Everything about West is inspirational. While pursuing her Master’s degree in cybersecurity, West was working on the cloud migration team for supply chain management company Tech Data — now Fortune 100 company TD Synnex. She saw an entry-level cybersecurity position open and, without any certifications or direct work experience at the time, she applied.
“It was me wanting to challenge myself. Despite no experience, they took a chance on me, which I think is really important today. I was able to efficiently communicate why I wanted to work in cybersecurity to get that initial position. The team and CISO there became some of my biggest supporters,” she recalls.
After her first few years in an entry-level cybersecurity role, West took on the role of Global Cybersecurity Incident Response Manager at Tech Data. “I’ve always been interested in technology, and for me, I was looking for a career where I could challenge myself and also feel valued and safe for a long time. Cybersecurity felt like a valuable space where I could bring my skillset and creativity and watch it change over the next couple of decades,” she says.
West eventually moved on to IBM in her current role as an X-Force Cyber Incident Response Team Consultant. “I help companies prepare for cybersecurity incidents, and I also help them respond if one occurs. I love that my job has an impact, and I love the fast-paced nature of incident response. It requires a high level of attention to detail, ability to change quickly, and ultimately helps others in what could be the worse days for any organization,” West says.
She may not have decades of cybersecurity experience yet, but West is an innovative, forward-thinking thought leader that has already made an impact on spotlighting security and narrowing the enormous skills gap the industry faces.
In addition to YouTube, West spreads her Cybersecurity Meg brand on Twitter, Instagram, LinkedIn and streaming platform Twitch. One video she posted, called “How I Would Get My First Cybersecurity Job With Zero Experience,” has already received more than 28,000 views.

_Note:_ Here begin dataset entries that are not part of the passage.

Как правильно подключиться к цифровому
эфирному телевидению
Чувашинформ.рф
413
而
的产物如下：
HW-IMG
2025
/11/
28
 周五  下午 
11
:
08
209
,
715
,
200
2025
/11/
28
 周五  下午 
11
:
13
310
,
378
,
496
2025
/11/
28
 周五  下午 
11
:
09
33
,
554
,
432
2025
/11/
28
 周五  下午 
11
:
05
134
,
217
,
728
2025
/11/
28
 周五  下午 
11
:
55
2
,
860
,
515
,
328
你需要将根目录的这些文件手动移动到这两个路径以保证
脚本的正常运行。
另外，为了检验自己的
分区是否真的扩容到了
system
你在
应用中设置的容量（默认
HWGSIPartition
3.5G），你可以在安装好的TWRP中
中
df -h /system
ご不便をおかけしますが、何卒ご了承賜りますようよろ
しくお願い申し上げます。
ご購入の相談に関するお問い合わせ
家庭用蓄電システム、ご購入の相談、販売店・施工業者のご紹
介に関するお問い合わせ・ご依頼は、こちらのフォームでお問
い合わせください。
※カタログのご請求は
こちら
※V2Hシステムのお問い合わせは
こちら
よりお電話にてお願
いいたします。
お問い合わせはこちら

Since joining IBM, West has earned her Certified Cloud Security Professional (CCSP) certification and has become a sought-after speaker for conferences and media. She is dedicated to inspiring the next generation of cybersecurity professionals, especially women, and showing them that it’s possible to succeed in a field that has been traditionally intimidating to many.

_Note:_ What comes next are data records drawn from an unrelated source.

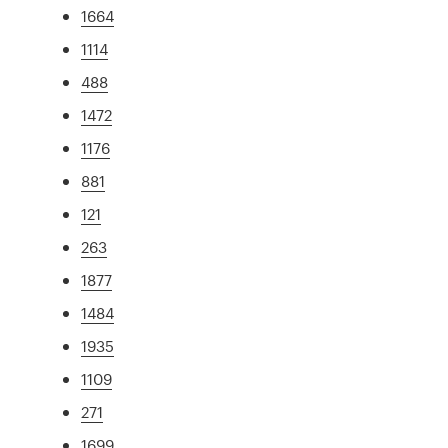
1664
1114
488
1472
1176
881
121
263
1877
1484
1935
1109
271
1699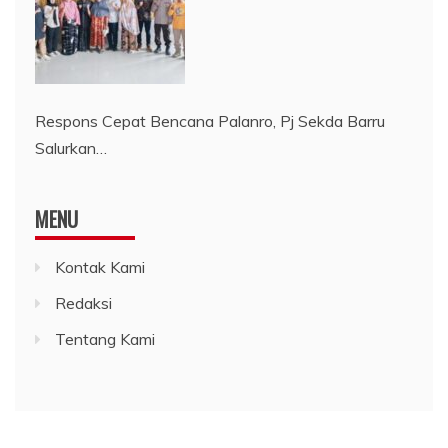
Respons Cepat Bencana Palanro, Pj Sekda Barru
Salurkan…
MENU
Kontak Kami
Redaksi
Tentang Kami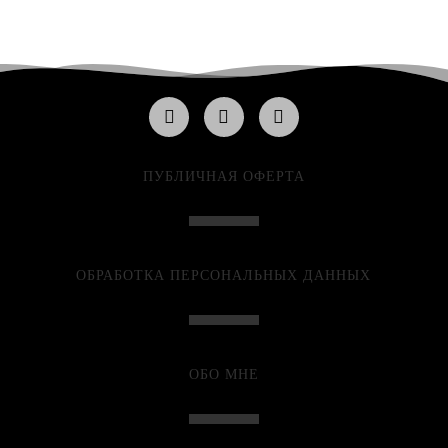
ПУБЛИЧНАЯ ОФЕРТА
ОБРАБОТКА ПЕРСОНАЛЬНЫХ ДАННЫХ
ОБО МНЕ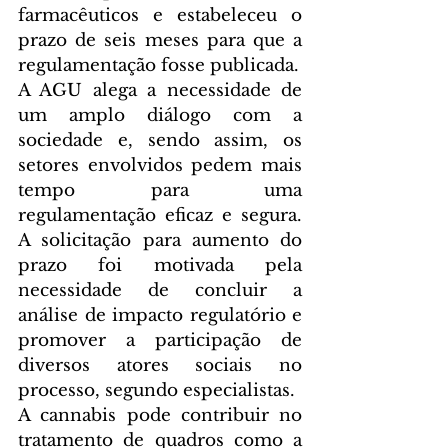
farmacêuticos e estabeleceu o 
prazo de seis meses para que a 
regulamentação fosse publicada.
A AGU alega a necessidade de 
um amplo diálogo com a 
sociedade e, sendo assim, os 
setores envolvidos pedem mais 
tempo para uma 
regulamentação eficaz e segura. 
A solicitação para aumento do 
prazo foi motivada pela 
necessidade de concluir a 
análise de impacto regulatório e 
promover a participação de 
diversos atores sociais no 
processo, segundo especialistas.
A cannabis pode contribuir no 
tratamento de quadros como a 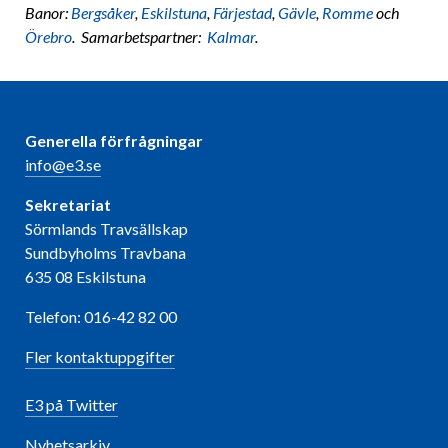
Banor:
Bergsåker
,
Eskilstuna
,
Färjestad
,
Gävle
,
Romme
och
Örebro
. Samarbetspartner:
Kalmar
.
Generella förfrågningar
info@e3.se
Sekretariat
Sörmlands Travsällskap
Sundbyholms Travbana
635 08 Eskilstuna
Telefon: 016-42 82 00
Fler kontaktuppgifter
E3 på Twitter
Nyhetsarkiv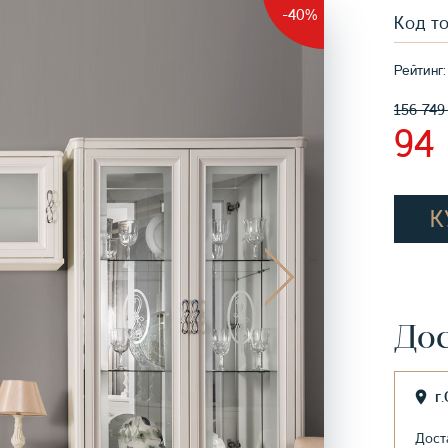
-40%
Код т
Рейтинг:
156 74
94
К
Дос
г
Дост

“Cybersecurity lags in hiring for diversity,” she shares. “When I first started in this field, I was on a team of all men, all of whom were older than me. A problem we face as an industry that I’d like to change is that if someone wanting to come into cybersecurity doesn’t see anyone who looks like them or has a similar background, they may feel discouraged. One mold of people leads to a lack of creativity and doesn’t promote a well-rounded environment. We need to work on that because diversity brings more ideas, more creativity and helps encourage others.”

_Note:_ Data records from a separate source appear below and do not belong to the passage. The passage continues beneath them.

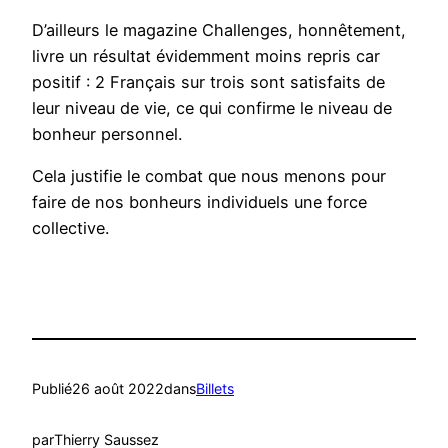
D’ailleurs le magazine Challenges, honnêtement,
livre un résultat évidemment moins repris car
positif : 2 Français sur trois sont satisfaits de
leur niveau de vie, ce qui confirme le niveau de
bonheur personnel.
Cela justifie le combat que nous menons pour
faire de nos bonheurs individuels une force
collective.
Publié
26 août 2022
dans
Billets
par
Thierry Saussez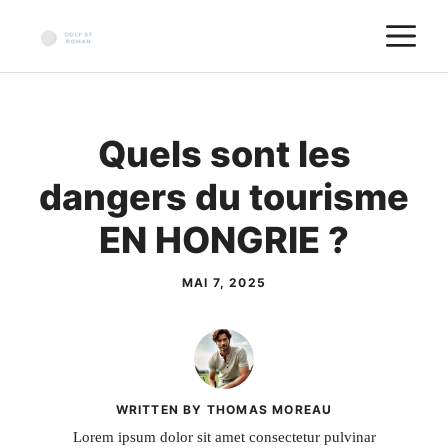
Aller
M
au
contenu
Quels sont les
dangers du tourisme
EN HONGRIE ?
MAI 7, 2025
WRITTEN BY THOMAS MOREAU
Lorem ipsum dolor sit amet consectetur pulvinar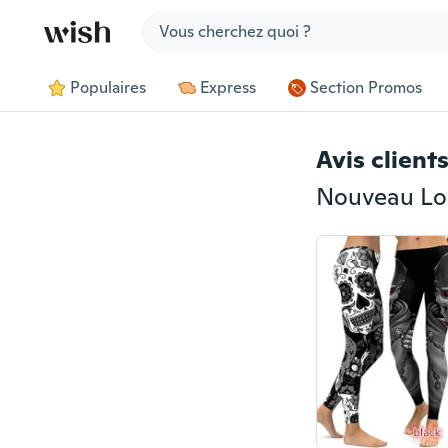
Jump to section
Populaires
Express
Section Promos
Avis client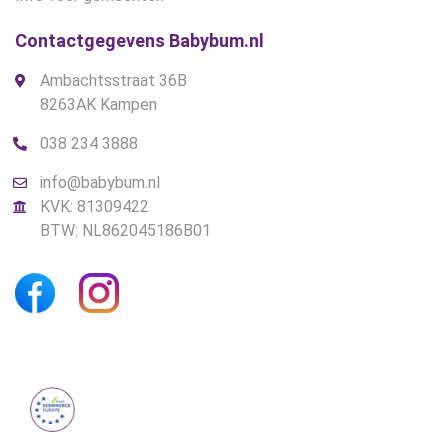
Contactgegevens Babybum.nl
Ambachtsstraat 36B
8263AK Kampen
038 234 3888
info@babybum.nl
KVK: 81309422
BTW: NL862045186B01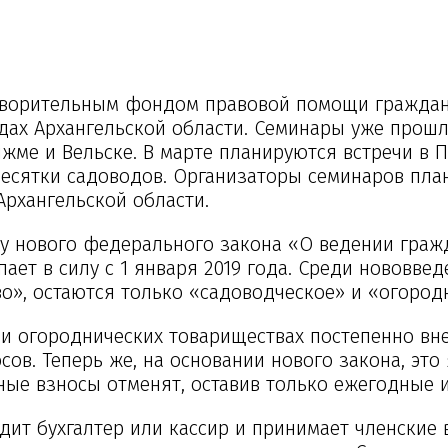
отворительным фондом правовой помощи гражда
ах Архангельской области. Семинары уже прошл
яжме и Вельске. В марте планируются встречи в П
десятки садоводов. Организаторы семинаров пла
Архангельской области.
илу нового федерального закона «О ведении гра
пает в силу с 1 января 2019 года. Среди нововвед
о», остаются только «садоводческое» и «огород
х и огороднических товариществах постепенно в
ов. Теперь же, на основании нового закона, это
ные взносы отменят, оставив только ежегодные 
идит бухгалтер или кассир и принимает членские 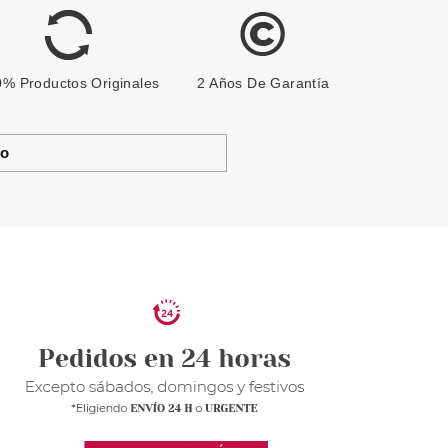
% Productos Originales
2 Años De Garantía
to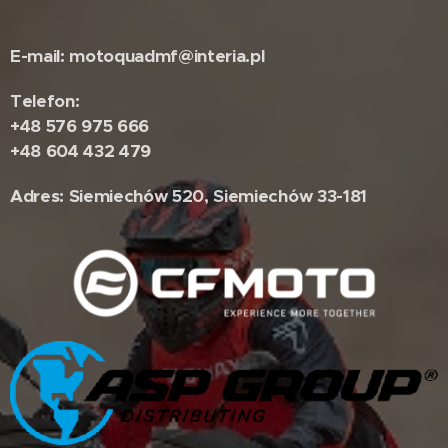
E-mail: motoquadmf@interia.pl
Telefon:
+48 576 975 666
+48 604 432 479
Adres: Siemiechów 520, Siemiechów 33-181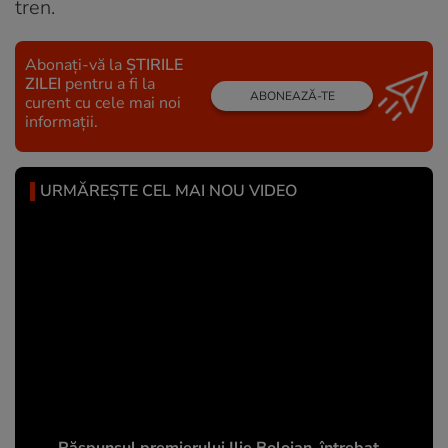
tren.
Abonați-vă la
ȘTIRILE
ZILEI
pentru a fi la
ABONEAZĂ-TE
curent cu cele mai noi
informații.
URMĂREȘTE CEL MAI NOU VIDEO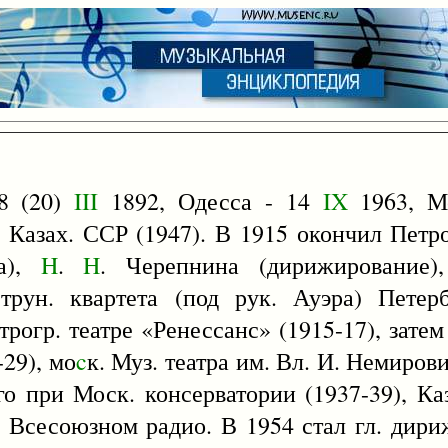
8 (20)
III
1892, Одесса - 14
IX
1963, Мо
тв Казах. ССР (1947). В 1915 окончил Петр
ка),
H
.
H
. Черепнина (дирижирование)
струн. квартета (под рук. Ауэра) Петер
рогр. театре «Ренессанс» (1915-17), зате
-29), мо
c
к. Муз. театра им. Вл. И. Немиров
о при Моск. консерватории (1937-39), Ка
на Всесоюзном радио. В 1954 стал гл. дир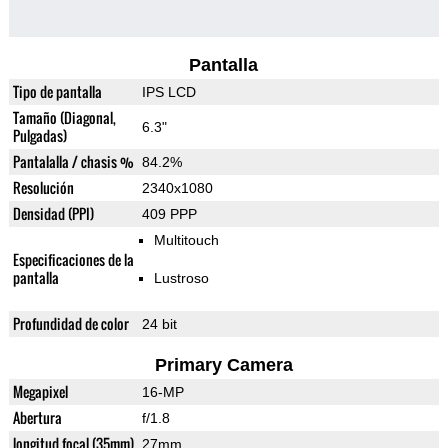
Pantalla
Tipo de pantalla
IPS LCD
Tamaño (Diagonal,
6.3"
Pulgadas)
Pantalalla / chasis %
84.2%
Resolución
2340x1080
Densidad (PPI)
409 PPP
Multitouch
Especificaciones de la
pantalla
Lustroso
Profundidad de color
24 bit
Primary Camera
Megapixel
16-MP
Abertura
f/1.8
longitud focal (35mm)
27mm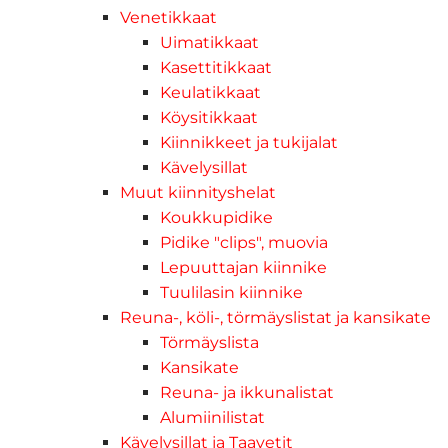
Venetikkaat
Uimatikkaat
Kasettitikkaat
Keulatikkaat
Köysitikkaat
Kiinnikkeet ja tukijalat
Kävelysillat
Muut kiinnityshelat
Koukkupidike
Pidike "clips", muovia
Lepuuttajan kiinnike
Tuulilasin kiinnike
Reuna-, köli-, törmäyslistat ja kansikate
Törmäyslista
Kansikate
Reuna- ja ikkunalistat
Alumiinilistat
Kävelysillat ja Taavetit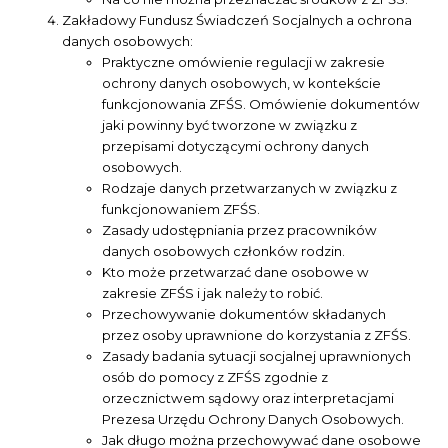
Zakładowy Fundusz Świadczeń Socjalnych a ochrona
danych osobowych:
Praktyczne omówienie regulacji w zakresie
ochrony danych osobowych, w kontekście
funkcjonowania ZFŚS. Omówienie dokumentów
jaki powinny być tworzone w związku z
przepisami dotyczącymi ochrony danych
osobowych.
Rodzaje danych przetwarzanych w związku z
funkcjonowaniem ZFŚS.
Zasady udostępniania przez pracowników
danych osobowych członków rodzin.
Kto może przetwarzać dane osobowe w
zakresie ZFŚS i jak należy to robić.
Przechowywanie dokumentów składanych
przez osoby uprawnione do korzystania z ZFŚS.
Zasady badania sytuacji socjalnej uprawnionych
osób do pomocy z ZFŚS zgodnie z
orzecznictwem sądowy oraz interpretacjami
Prezesa Urzędu Ochrony Danych Osobowych.
Jak długo można przechowywać dane osobowe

Speaking about the industry’s current cybersecurity skills gap, West says that it’s a shared problem that requires a multi-faceted response. “Often, when we talk about the skills gap, we place the onus on the people trying to get into the field, and that’s not accurate. First of all, organizations need to be much more realistic about what they are looking for and what cybersecurity jobs entail. There is this disconnect I see sometimes between HR, hiring managers and others at organizations. If you have an entry-level position open and you are asking for five years of experience and a CISSP certification, that will make people turn away. There needs to be a better understanding of what’s really needed and what is practical and truly reevaluate what ‘entry-level’ means,” she says.
Rather than focusing only on technical skills or direct job experience, West says that to encourage more diversity and inspire more people to enter the industry, organizations and business leaders should place more emphasis on the soft skills needed to succeed in cybersecurity, such as a strong work ethic, a passion for helping others, ability to work under pressure and an ability to adjust to a changing environment.
For her part, while focusing on her career and using her social media presence to mentor and help others, West would love to one day open a nonprofit geared toward educating young women and minorities on STEM topics and preparing them for entry-level cybersecurity positions. She says she has been lucky enough to have been surrounded by great people and leaders that have encouraged her along the way, and she’d like to pass that along.
“One of my mentors taught me that the worst thing you can do is say, ‘We’ve always done it that way.’ It’s important to be the voice of change, talk about different approaches and encourage others to make an impact too,” says West.